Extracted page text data
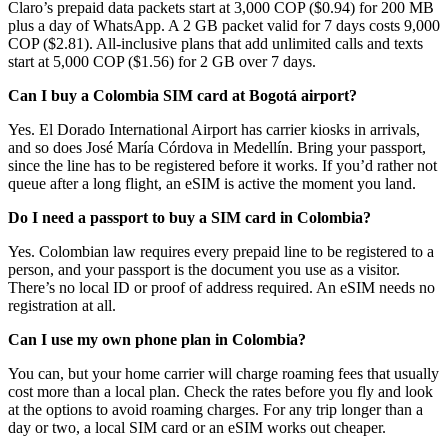
Claro’s prepaid data packets start at 3,000 COP ($0.94) for 200 MB
plus a day of WhatsApp. A 2 GB packet valid for 7 days costs 9,000
COP ($2.81). All-inclusive plans that add unlimited calls and texts
start at 5,000 COP ($1.56) for 2 GB over 7 days.
Can I buy a Colombia SIM card at Bogotá airport?
Yes. El Dorado International Airport has carrier kiosks in arrivals,
and so does José María Córdova in Medellín. Bring your passport,
since the line has to be registered before it works. If you’d rather not
queue after a long flight, an eSIM is active the moment you land.
Do I need a passport to buy a SIM card in Colombia?
Yes. Colombian law requires every prepaid line to be registered to a
person, and your passport is the document you use as a visitor.
There’s no local ID or proof of address required. An eSIM needs no
registration at all.
Can I use my own phone plan in Colombia?
You can, but your home carrier will charge roaming fees that usually
cost more than a local plan. Check the rates before you fly and look
at the options to avoid roaming charges. For any trip longer than a
day or two, a local SIM card or an eSIM works out cheaper.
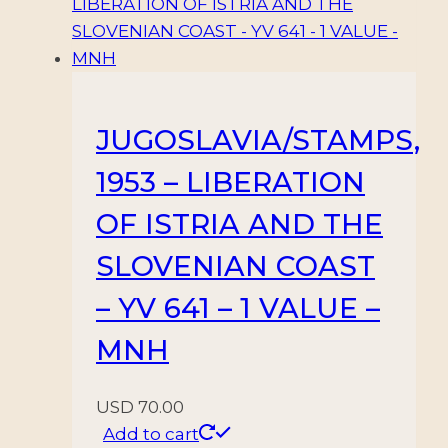
JUGOSLAVIA/STAMPS,
1953 – LIBERATION
OF ISTRIA AND THE
SLOVENIAN COAST
– YV 641 – 1 VALUE –
MNH
USD
70.00
Add to cart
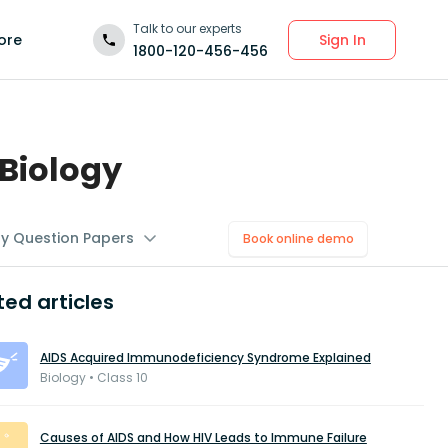
Talk to our experts
Sign In
ore
1800-120-456-456
Biology
gy Question Papers
Book online demo
ted articles
AIDS Acquired Immunodeficiency Syndrome Explained
Biology • Class 10
Causes of AIDS and How HIV Leads to Immune Failure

* **The task**
Pull every line containing the word "carrier" out of the entries above.

* **Answer to the problem**
Yes. El Dorado International Airport has carrier kiosks in arrivals,
You can, but your home carrier will charge roaming fees that usually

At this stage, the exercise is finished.